Conheço as tuas obras. Eis que tenho posto diante de ti uma porta aberta, a qual ninguém pode fechar. (Ap. 3.8)

            Há muitos séculos, o povo judeu vivia aparentemente tranquilo. Mas Hamã, inimigo silencioso e dissimulado, planejou a destruição de toda raça judia. Sem condições materiais de enfrentar tal inimigo, Mordecai recorre a Deus e recebe cada passo da vitória que abriria a porta de salvação de seu povo.

            Mordecai se sentiu na obrigação de fazer algo para impedir a destruição que se aproximava. Sua sobrinha, Ester, como rainha, só poderia entrar no palácio real com anuência do rei. Ao ouvir o pedido de Mordecai, Ester sente medo. Poderia morrer, mas não hesitou. Caminhou ao encontro do cetro de justiça depois de três dias de jejum.

Enfrentar o inimigo requer preparação. Portas abertas para o Trono da Graça exigem uma batalha espiritual planejada.

            O clamor de Mordecai e a determinação de Ester abriram portas para a guerra que coroou o povo judeu.

            Fugir do perigo em vez de enfrentá-lo é negar a fé no homem e em Deus, e até em si mesmo. Seria melhor morrer afogado do que, vivo, declarar tamanha falência da fé.” (Mahatma Gandhi, 1976)

            Antes que os pés toquem o chão ao amanhecer, é preciso buscar a força do Senhor e seu poder. É preciso revestir a armadura de Deus para vencer o dia mal.

            Ester enfrentou guerra contra si mesmo. Ela poderia ter morrido. Depois enfrentou a guerra contra oposição de seu próprio povo. Jejuar três dias não era tarefa fácil. Mas conseguiu que todos tivessem o mesmo parecer, a mesma disposição. A última guerra foi real, contra o próprio exército do inimigo Hamã. Foi guerra contra o terror que se materializou contra os judeus.

Alinhar a visão com a realidade é buscar solução em Deus. Fugir do problema e ignorar os ardis de Satanás é buscar morte lentamente. Aceitar morte espiritual, de sonhos e da saúde é negar o novo nascimento.

Aconselho-te que de mim compres ouro refinado pelo fogo para te enriqueceres, vestimentas brancas para te vestires, a fim de que não seja manifesta a vergonha da tua nudez, e colírio para ungires os olhos, a fim de que vejas. (Ap 3.18)

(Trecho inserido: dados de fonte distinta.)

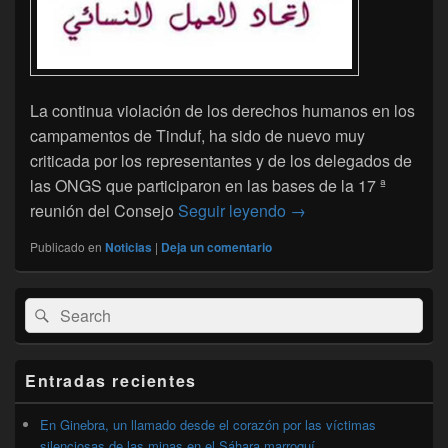
La continua violación de los derechos humanos en los
campamentos de Tinduf, ha sido de nuevo muy
criticada por los representantes y de los delegados de
las ONGS que participaron en las bases de la 17 ª
Las violaciónes de lo
reunión del Consejo
Seguir leyendo
→
Publicado en
Noticias
|
Deja un comentario
El
Buscar
Buscar
área
por:
de
widget
barra
Entradas recientes
lateral
primaria
En Ginebra, un llamado desde el corazón por las víctimas
silenciosas de las minas en el Sáhara marroquí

            Mordecai alertou a Ester que se ela não fizesse algo para salvar a vida do povo judeu o socorro viria de alguma forma, uma vez que Deus o havia escutado, porém, ela com sua casa pereceria.

            Há uma responsabilidade posta nos ombros dos despenseiros dos mistérios do reino celeste.  Não basta ter um bom coração ou querer ajudar. As atitudes de doação é que revelam quem abre portas para que a ajuda chegue ao necessitado.

            Como guerreiros da luz, edifício do Senhor, servos sofredores devemos realizar obras como Jesus ordenou: ide, curai os enfermos, expulsai os demônios, anunciai o evangelho...

            Estas são as obras que devemos fazer para que portas se  abram.